» **TASK PROMPT**: Please set down only the lines below starting with the line with "Patrimoine>Rentabilité & Investissements" and going on through the line with "Moderar los comentarios.", verbatim and without pictures.

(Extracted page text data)
#####
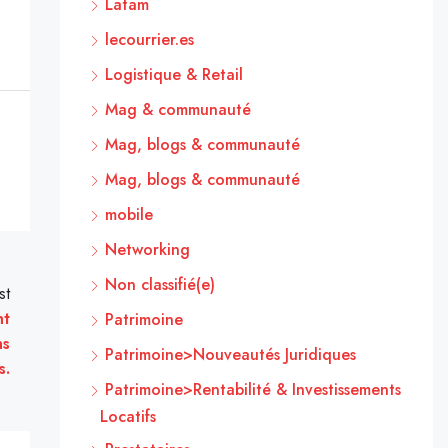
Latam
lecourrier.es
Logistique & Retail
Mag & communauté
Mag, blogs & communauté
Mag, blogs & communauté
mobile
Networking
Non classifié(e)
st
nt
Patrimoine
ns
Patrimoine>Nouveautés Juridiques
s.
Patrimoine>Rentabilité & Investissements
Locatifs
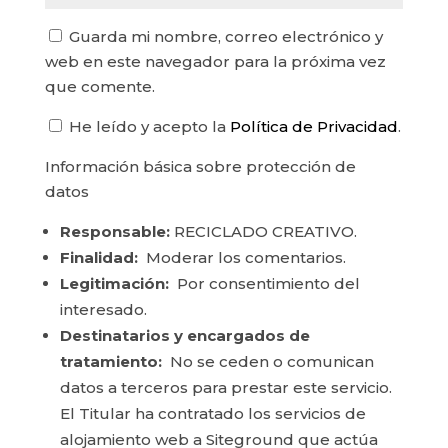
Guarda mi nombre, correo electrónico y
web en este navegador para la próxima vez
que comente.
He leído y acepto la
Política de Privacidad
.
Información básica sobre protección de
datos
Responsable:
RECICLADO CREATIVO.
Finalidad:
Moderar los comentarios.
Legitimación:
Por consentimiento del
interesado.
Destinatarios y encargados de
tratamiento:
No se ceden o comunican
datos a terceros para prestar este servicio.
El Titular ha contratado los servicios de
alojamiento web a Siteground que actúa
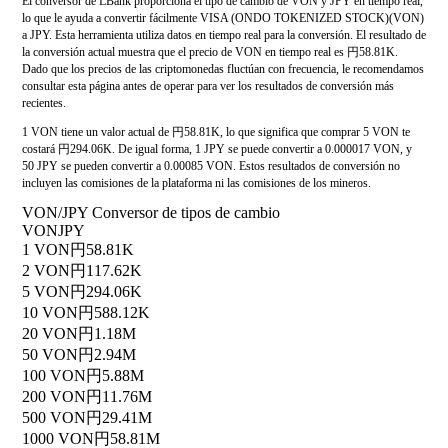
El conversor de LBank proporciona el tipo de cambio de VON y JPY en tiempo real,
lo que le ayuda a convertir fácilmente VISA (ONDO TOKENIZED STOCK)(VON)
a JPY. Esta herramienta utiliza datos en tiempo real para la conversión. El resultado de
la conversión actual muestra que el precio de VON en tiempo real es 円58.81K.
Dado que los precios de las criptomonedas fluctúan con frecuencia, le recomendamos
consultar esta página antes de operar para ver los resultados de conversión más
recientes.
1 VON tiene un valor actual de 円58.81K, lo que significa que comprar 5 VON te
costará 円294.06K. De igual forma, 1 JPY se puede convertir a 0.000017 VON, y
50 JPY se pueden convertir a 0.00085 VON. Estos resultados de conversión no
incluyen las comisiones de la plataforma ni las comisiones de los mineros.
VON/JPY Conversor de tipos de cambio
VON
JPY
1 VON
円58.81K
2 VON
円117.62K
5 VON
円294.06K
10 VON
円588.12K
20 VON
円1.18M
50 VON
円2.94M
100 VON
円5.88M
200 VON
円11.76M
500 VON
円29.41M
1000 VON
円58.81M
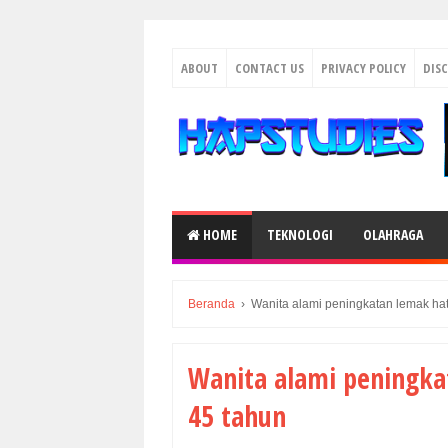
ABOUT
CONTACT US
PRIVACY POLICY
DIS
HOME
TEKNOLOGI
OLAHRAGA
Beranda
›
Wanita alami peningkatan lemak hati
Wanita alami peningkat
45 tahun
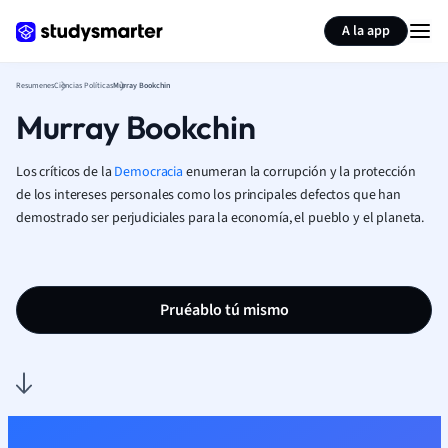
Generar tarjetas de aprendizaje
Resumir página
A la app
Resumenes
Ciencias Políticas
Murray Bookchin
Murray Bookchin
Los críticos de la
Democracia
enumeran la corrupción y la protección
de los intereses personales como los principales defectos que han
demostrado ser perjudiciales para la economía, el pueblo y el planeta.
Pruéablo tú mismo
#####
» **TASK OUTPUT**:
Patrimoine>Rentabilité & Investissements
Locatifs
Guarda mi nombre, correo electrónico y
web en este navegador para la próxima vez
que comente.
He leído y acepto la
Política de Privacidad
.
Información básica sobre protección de
datos
Responsable:
RECICLADO CREATIVO.
Finalidad:
Moderar los comentarios.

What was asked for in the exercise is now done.